### Exercise instructions
Without including the pictures, copy each line below exactly as it reads.

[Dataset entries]
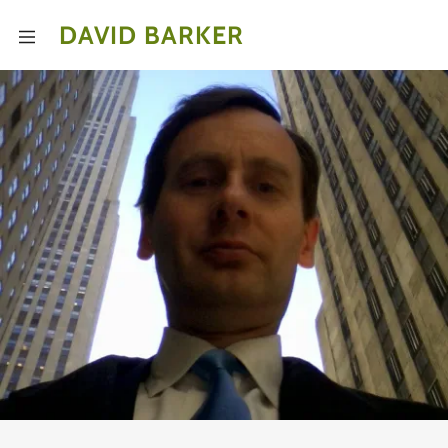
DAVID BARKER
Home
uploads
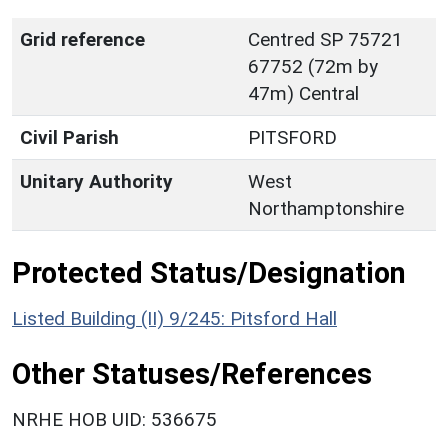
Grid reference
Centred SP 75721
67752 (72m by
47m) Central
Civil Parish
PITSFORD
Unitary Authority
West
Northamptonshire
Protected Status/Designation
Listed Building (II) 9/245: Pitsford Hall
Other Statuses/References
NRHE HOB UID: 536675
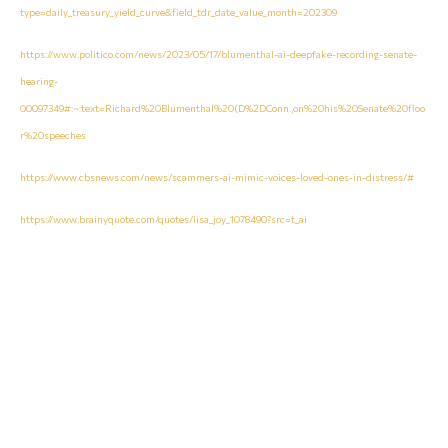
type=daily_treasury_yield_curve&field_tdr_date_value_month=202309
https://www.politico.com/news/2023/05/17/blumenthal-ai-deepfake-recording-senate-
hearing-
00097349#:~:text=Richard%20Blumenthal%20(D%2DConn.,on%20his%20Senate%20floo
r%20speeches
https://www.cbsnews.com/news/scammers-ai-mimic-voices-loved-ones-in-distress/#
https://www.brainyquote.com/quotes/lisa_joy_1078490?src=t_ai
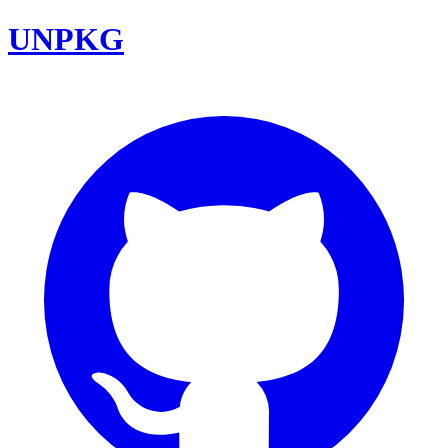
UNPKG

### Exercise output
DAVID BARKER
Home
uploads
Grid reference
Centred SP 75721
67752 (72m by
47m) Central
Civil Parish
PITSFORD
Unitary Authority
West
Northamptonshire
Protected Status/Designation
Listed Building (II) 9/245: Pitsford Hall
Other Statuses/References
NRHE HOB UID: 536675
type=daily_treasury_yield_curve&field_tdr_date_value_month=202309
https://www.politico.com/news/2023/05/17/blumenthal-ai-deepfake-recording-senate-
hearing-
00097349#:~:text=Richard%20Blumenthal%20(D%2DConn.,on%20his%20Senate%20floo
r%20speeches
https://www.cbsnews.com/news/scammers-ai-mimic-voices-loved-ones-in-distress/#
https://www.brainyquote.com/quotes/lisa_joy_1078490?src=t_ai
UNPKG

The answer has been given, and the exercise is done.